Super-Resolving Quantum Radar: Coherent-State Sources with Homodyne Detection Suffice to Beat the Diffraction Limit

TL;DR

This paper demonstrates that using coherent-state sources combined with homodyne detection can achieve super-resolution beyond the diffraction limit in quantum radar, maintaining shot-noise sensitivity even in high-loss atmospheric conditions.

Contribution

It introduces a practical quantum radar approach utilizing coherent states and homodyne detection to surpass the diffraction limit with existing technology.

Findings

Achieves super-resolution below Rayleigh limit

Maintains shot-noise sensitivity in high-loss environments

Provides a feasible template for quantum radar development

Abstract

There has been much recent interest in quantum metrology for applications to sub-Raleigh ranging and remote sensing such as in quantum radar. For quantum radar, atmospheric absorption and diffraction rapidly degrades any actively transmitted quantum states of light, such as N00N states, so that for this high-loss regime the optimal strategy is to transmit coherent states of light, which suffer no worse loss than the linear Beer's law for classical radar attenuation, and which provide sensitivity at the shot-noise limit in the returned power.
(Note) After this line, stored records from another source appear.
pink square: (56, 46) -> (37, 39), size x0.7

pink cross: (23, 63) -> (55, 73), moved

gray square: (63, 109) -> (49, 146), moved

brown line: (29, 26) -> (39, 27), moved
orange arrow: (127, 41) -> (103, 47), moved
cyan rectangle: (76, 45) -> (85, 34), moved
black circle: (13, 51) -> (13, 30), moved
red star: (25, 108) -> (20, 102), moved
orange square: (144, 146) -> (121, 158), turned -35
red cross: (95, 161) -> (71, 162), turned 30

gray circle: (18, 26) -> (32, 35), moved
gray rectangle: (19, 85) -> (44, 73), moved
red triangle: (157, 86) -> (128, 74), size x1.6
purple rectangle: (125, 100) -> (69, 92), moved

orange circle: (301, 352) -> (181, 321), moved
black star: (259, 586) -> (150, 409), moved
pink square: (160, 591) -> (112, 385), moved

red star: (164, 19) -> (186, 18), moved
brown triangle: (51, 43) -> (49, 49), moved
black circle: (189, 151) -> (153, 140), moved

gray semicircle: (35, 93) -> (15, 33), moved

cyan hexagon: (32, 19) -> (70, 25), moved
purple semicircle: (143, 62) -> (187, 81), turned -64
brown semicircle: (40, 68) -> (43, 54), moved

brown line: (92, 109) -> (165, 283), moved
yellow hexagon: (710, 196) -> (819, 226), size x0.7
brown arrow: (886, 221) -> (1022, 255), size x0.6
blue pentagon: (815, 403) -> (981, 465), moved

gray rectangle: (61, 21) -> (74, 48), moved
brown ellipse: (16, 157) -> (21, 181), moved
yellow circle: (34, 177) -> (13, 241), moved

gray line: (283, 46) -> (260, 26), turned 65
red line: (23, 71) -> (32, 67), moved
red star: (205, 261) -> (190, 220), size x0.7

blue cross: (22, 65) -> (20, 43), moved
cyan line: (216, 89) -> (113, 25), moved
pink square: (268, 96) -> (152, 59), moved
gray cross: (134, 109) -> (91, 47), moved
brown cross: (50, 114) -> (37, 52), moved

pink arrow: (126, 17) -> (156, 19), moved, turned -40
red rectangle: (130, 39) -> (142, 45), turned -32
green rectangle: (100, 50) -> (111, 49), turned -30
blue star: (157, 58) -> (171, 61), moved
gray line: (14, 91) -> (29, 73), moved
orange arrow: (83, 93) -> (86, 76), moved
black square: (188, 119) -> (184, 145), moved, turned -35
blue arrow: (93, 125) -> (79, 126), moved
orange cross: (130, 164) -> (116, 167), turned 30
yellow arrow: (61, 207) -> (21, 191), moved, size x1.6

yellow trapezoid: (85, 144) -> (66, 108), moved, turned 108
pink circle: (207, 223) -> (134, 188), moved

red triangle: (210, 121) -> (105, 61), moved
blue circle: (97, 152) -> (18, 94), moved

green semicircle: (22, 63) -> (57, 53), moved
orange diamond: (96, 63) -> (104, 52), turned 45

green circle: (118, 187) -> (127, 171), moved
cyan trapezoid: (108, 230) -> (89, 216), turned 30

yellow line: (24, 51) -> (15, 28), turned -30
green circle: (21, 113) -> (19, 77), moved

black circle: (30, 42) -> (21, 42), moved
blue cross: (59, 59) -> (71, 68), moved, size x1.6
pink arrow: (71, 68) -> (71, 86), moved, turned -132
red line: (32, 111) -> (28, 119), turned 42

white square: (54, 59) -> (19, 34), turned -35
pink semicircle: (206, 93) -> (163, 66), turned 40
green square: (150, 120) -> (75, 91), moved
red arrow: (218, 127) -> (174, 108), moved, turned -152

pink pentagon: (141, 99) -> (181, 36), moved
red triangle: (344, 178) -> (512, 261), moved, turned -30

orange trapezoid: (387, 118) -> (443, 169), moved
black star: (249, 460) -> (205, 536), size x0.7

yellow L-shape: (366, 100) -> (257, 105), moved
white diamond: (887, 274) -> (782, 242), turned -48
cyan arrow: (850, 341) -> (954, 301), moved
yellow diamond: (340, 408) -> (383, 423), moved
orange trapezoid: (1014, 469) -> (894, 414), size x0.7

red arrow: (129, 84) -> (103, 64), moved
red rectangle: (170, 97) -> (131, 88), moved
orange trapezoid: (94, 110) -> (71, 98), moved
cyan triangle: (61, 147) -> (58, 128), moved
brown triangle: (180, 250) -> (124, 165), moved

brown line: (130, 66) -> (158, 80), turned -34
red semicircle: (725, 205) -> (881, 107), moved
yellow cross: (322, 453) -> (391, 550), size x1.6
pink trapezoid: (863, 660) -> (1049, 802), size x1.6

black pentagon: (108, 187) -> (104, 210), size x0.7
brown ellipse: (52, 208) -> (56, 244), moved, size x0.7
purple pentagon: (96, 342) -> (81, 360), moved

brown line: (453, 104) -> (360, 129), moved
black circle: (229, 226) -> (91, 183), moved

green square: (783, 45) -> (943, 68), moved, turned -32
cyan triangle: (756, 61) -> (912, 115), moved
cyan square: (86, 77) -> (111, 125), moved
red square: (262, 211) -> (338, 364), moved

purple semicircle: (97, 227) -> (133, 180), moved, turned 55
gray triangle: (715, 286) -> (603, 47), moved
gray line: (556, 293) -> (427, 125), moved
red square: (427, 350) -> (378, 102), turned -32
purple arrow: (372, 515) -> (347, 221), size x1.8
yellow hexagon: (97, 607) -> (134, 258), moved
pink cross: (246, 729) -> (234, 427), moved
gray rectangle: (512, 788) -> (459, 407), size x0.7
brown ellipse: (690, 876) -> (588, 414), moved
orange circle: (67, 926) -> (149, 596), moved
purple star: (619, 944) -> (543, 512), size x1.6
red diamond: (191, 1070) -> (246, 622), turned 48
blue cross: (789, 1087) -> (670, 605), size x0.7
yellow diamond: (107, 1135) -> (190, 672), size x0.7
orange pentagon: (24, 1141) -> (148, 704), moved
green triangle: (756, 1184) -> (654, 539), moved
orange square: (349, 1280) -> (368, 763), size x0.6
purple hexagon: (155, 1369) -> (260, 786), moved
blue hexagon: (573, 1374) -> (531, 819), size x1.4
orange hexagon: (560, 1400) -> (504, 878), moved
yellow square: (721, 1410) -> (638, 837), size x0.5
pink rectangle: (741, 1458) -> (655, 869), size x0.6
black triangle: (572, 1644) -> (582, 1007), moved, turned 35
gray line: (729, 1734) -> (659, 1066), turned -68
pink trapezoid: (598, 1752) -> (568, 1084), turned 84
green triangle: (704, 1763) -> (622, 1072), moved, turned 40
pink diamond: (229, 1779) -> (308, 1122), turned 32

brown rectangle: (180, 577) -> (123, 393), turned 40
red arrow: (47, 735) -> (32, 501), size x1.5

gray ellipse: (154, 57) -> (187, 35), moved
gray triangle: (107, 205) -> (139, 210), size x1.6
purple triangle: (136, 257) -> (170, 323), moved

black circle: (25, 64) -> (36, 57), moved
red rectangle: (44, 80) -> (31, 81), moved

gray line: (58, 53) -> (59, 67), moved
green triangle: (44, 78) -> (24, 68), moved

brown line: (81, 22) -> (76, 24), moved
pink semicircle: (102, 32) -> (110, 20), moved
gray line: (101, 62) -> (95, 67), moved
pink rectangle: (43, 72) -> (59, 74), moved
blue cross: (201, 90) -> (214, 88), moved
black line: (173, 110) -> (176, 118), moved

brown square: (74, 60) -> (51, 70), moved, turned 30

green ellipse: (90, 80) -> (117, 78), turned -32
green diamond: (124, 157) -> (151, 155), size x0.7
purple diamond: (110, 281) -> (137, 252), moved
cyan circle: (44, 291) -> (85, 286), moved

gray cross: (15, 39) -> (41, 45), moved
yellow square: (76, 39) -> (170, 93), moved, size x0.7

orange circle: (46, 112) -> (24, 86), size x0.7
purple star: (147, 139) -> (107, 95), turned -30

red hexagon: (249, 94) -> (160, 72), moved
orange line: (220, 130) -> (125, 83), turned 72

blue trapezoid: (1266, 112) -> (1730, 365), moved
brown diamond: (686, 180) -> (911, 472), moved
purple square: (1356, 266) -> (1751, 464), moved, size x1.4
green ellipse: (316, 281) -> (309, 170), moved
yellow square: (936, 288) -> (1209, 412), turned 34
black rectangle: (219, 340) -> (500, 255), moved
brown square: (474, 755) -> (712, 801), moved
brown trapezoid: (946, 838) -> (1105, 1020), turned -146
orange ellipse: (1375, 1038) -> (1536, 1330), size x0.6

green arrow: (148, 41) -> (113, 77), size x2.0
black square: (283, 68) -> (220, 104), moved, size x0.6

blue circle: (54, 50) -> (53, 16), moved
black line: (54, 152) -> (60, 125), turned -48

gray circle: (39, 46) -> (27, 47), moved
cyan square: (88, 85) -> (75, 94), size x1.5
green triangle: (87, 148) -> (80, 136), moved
We show that coherent radar radiation sources, coupled with a quantum homodyne detection scheme, provide both longitudinal and angular super-resolution much below the Rayleigh diffraction limit, with sensitivity at shot-noise in terms of the detected photon power. Our approach provides a template for the development of a complete super-resolving quantum radar system with currently available technology.